Administrator Elly Grabner said Brock Neighbourhood Watch garnered more interested than she imagined, with the Facebook group adding 200 members within 24 hours.
Plans are now in motion to go old school, with members hitting the pavement to be the eyes and ears of police and each other, Grabner told The Daily News.
“It’s certainly taken off a lot faster than I thought it would,” she said Wednesday.
Brock Neighbourhood Watch formed on the night of Aug. 8 after Grabner heard several stories from residents about a stranger knocking on doors in the area of Newton and Stardust streets near Parkcrest Avenue.
Several people have told the same story, she said. Between noon and 2 p.m. a man in his early 20s knocks on a door and asks whoever answers for $20 so his friend can get to the airport.
His description varies from storyteller to storyteller, but the male is always Caucasian and wears either a hoodie or baseball cap, said Grabner.
She said a report was made to the RCMP, who believe the male or males could be casing homes for a potential break-in.
“Otherwise it’s just a weird thing? Who does that?” asked Grabner.
The story about the man asking for money in Brocklehurst made her want to keep her neighbours informed, she said.
Now there’s an interest in taking things to the next level, with several members wanting to launch patrols around the neighbourhood.
“Just to be a presence in the neighbourhood.”

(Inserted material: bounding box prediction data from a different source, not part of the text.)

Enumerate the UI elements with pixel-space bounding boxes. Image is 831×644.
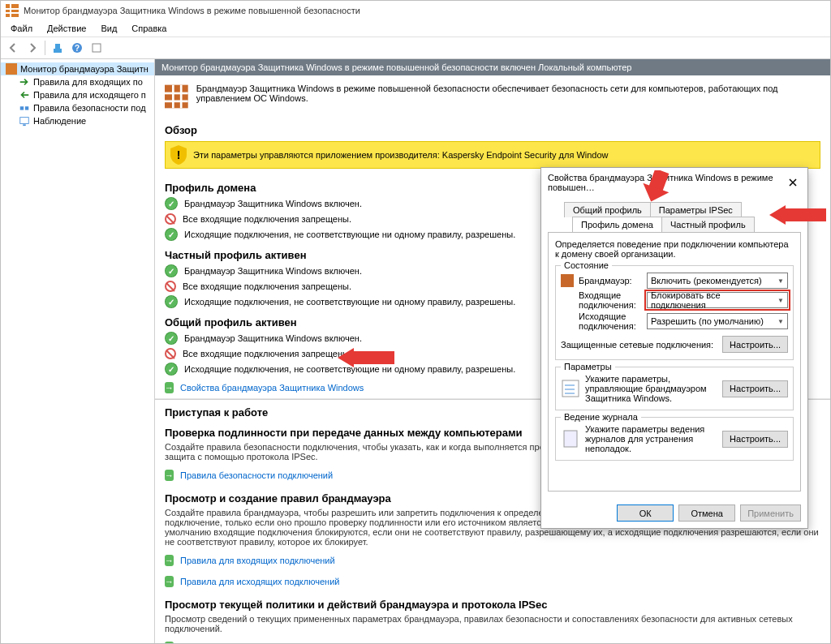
inbound-combo[interactable]: Блокировать все подключения▼ xyxy=(647,292,788,308)
svg-rect-13 xyxy=(23,124,26,126)
svg-rect-17 xyxy=(172,85,174,109)
tree-inbound[interactable]: Правила для входящих по xyxy=(1,75,154,88)
up-button[interactable] xyxy=(49,39,67,57)
firewall-icon xyxy=(561,274,574,287)
arrow-icon xyxy=(165,642,174,643)
svg-rect-1 xyxy=(6,8,19,10)
inbound-label: Входящие подключения: xyxy=(579,290,642,310)
deny-icon xyxy=(165,281,176,292)
inbound-rules-link[interactable]: Правила для входящих подключений xyxy=(180,556,335,565)
window-title: Монитор брандмауэра Защитника Windows в … xyxy=(24,6,360,15)
ok-button[interactable]: ОК xyxy=(617,504,674,522)
gs-policy-title: Просмотр текущей политики и действий бра… xyxy=(155,592,830,614)
separator xyxy=(45,41,45,55)
consec-rules-link[interactable]: Правила безопасности подключений xyxy=(180,470,333,480)
protected-conn-label: Защищенные сетевые подключения: xyxy=(561,340,717,350)
cancel-button[interactable]: Отмена xyxy=(678,504,735,522)
tab-public[interactable]: Общий профиль xyxy=(564,202,651,217)
deny-icon xyxy=(165,348,176,359)
svg-rect-11 xyxy=(25,106,28,109)
svg-rect-10 xyxy=(20,106,24,109)
content-header: Монитор брандмауэра Защитника Windows в … xyxy=(155,59,830,75)
tab-domain[interactable]: Профиль домена xyxy=(572,217,662,232)
tab-content: Определяется поведение при подключении к… xyxy=(548,232,801,492)
nav-tree[interactable]: Монитор брандмауэра Защитн Правила для в… xyxy=(1,59,155,643)
check-icon xyxy=(165,332,178,345)
configure-params-button[interactable]: Настроить... xyxy=(722,380,788,397)
dialog-title: Свойства брандмауэра Защитника Windows в… xyxy=(548,173,786,192)
firewall-properties-link[interactable]: Свойства брандмауэра Защитника Windows xyxy=(180,383,364,393)
outbound-combo[interactable]: Разрешить (по умолчанию)▼ xyxy=(647,313,788,329)
arrow-icon xyxy=(165,470,174,481)
svg-rect-2 xyxy=(6,12,19,14)
outbound-rules-link[interactable]: Правила для исходящих подключений xyxy=(180,577,339,586)
shield-warning-icon: ! xyxy=(170,145,187,165)
menu-action[interactable]: Действие xyxy=(41,22,93,35)
arrow-icon xyxy=(165,555,174,566)
svg-rect-21 xyxy=(562,380,579,397)
apply-button[interactable]: Применить xyxy=(740,504,801,522)
tab-ipsec[interactable]: Параметры IPSec xyxy=(650,202,742,217)
tree-monitoring[interactable]: Наблюдение xyxy=(1,114,154,127)
svg-rect-9 xyxy=(6,63,17,75)
menu-file[interactable]: Файл xyxy=(4,22,39,35)
svg-rect-12 xyxy=(20,118,29,124)
svg-rect-15 xyxy=(165,92,188,95)
svg-rect-22 xyxy=(564,431,577,447)
deny-icon xyxy=(165,213,176,225)
back-button[interactable] xyxy=(4,39,22,57)
tab-private[interactable]: Частный профиль xyxy=(661,217,755,232)
svg-rect-0 xyxy=(6,4,19,17)
notebook-icon xyxy=(561,429,580,449)
intro-text: Брандмауэр Защитника Windows в режиме по… xyxy=(196,84,820,103)
check-icon xyxy=(165,264,178,277)
outbound-label: Исходящие подключения: xyxy=(579,311,642,331)
state-legend: Состояние xyxy=(561,260,612,270)
svg-rect-20 xyxy=(561,274,574,287)
forward-button[interactable] xyxy=(24,39,41,57)
configure-log-button[interactable]: Настроить... xyxy=(722,431,788,448)
tree-consec[interactable]: Правила безопасности под xyxy=(1,101,154,114)
menu-view[interactable]: Вид xyxy=(94,22,123,35)
svg-rect-8 xyxy=(93,44,101,52)
check-icon xyxy=(165,363,178,376)
menu-help[interactable]: Справка xyxy=(125,22,173,35)
svg-rect-3 xyxy=(10,4,11,17)
params-legend: Параметры xyxy=(561,362,615,371)
monitoring-icon xyxy=(19,115,30,127)
tree-root[interactable]: Монитор брандмауэра Защитн xyxy=(1,62,154,75)
checklist-icon xyxy=(561,379,580,398)
help-button[interactable]: ? xyxy=(68,39,86,57)
svg-rect-16 xyxy=(165,100,188,102)
toolbar: ? xyxy=(1,37,830,59)
firewall-icon xyxy=(6,63,17,75)
arrow-icon xyxy=(165,382,174,393)
check-icon xyxy=(165,295,178,308)
configure-netconn-button[interactable]: Настроить... xyxy=(722,336,788,353)
arrow-icon xyxy=(165,576,174,587)
refresh-button[interactable] xyxy=(88,39,105,57)
close-button[interactable] xyxy=(786,175,801,190)
firewall-properties-dialog[interactable]: Свойства брандмауэра Защитника Windows в… xyxy=(540,167,808,529)
svg-rect-5 xyxy=(55,44,60,49)
log-legend: Ведение журнала xyxy=(561,412,641,422)
dialog-desc: Определяется поведение при подключении к… xyxy=(555,239,794,259)
overview-title: Обзор xyxy=(155,118,830,138)
svg-text:!: ! xyxy=(177,148,181,161)
check-icon xyxy=(165,228,178,241)
firewall-state-combo[interactable]: Включить (рекомендуется)▼ xyxy=(647,273,788,289)
check-icon xyxy=(165,197,178,210)
inbound-icon xyxy=(19,76,30,88)
svg-rect-14 xyxy=(165,85,188,109)
log-text: Укажите параметры ведения журналов для у… xyxy=(585,424,717,453)
tree-outbound[interactable]: Правила для исходящего п xyxy=(1,88,154,101)
svg-rect-18 xyxy=(180,85,183,109)
outbound-icon xyxy=(19,89,30,101)
firewall-large-icon xyxy=(165,84,188,109)
intro-row: Брандмауэр Защитника Windows в режиме по… xyxy=(155,75,830,118)
titlebar[interactable]: Монитор брандмауэра Защитника Windows в … xyxy=(1,1,830,20)
svg-text:?: ? xyxy=(75,44,80,53)
params-text: Укажите параметры, управляющие брандмауэ… xyxy=(585,374,717,403)
monitoring-link[interactable]: Наблюдение xyxy=(180,642,233,643)
gs-policy-desc: Просмотр сведений о текущих примененных … xyxy=(155,614,830,637)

She’s spoken with Sandro Piroddi, crime prevention co-ordinator for the City, who thinks the group and patrols are a great idea.
He intends to set up a meeting between group members, the City and RCMP to offer tips and advice to make the watch a success, said Piroddi.
“It’s a great thing and I’m hoping that we can build on this,” he said. “Our philosophy is that communities have to take ownership of their areas to protect themselves.”
The City operates Citizens on Patrol in co-operation with the RCMP. He said volunteers take intelligence provided by the police and act as their eyes and ears, usually on Friday and Saturday nights.
At one time there was the North Shore Safety Patrol, which consisted of residents who kept an eye out for trouble. Piroddi said the group has since disbanded.
RCMP Cpl. Cheryl Bush agrees that Brock Neighbourhood Watch is a great idea as long as people stick to observing and reporting. She pointed out the group isn’t sanctioned by the police.
There was a time when groups like this were common and neighbours looked out for each other, she said.
“It’s getting back to good old-fashioned neighbourhood roots,” said Bush. “I think we’ve gotten away from that.”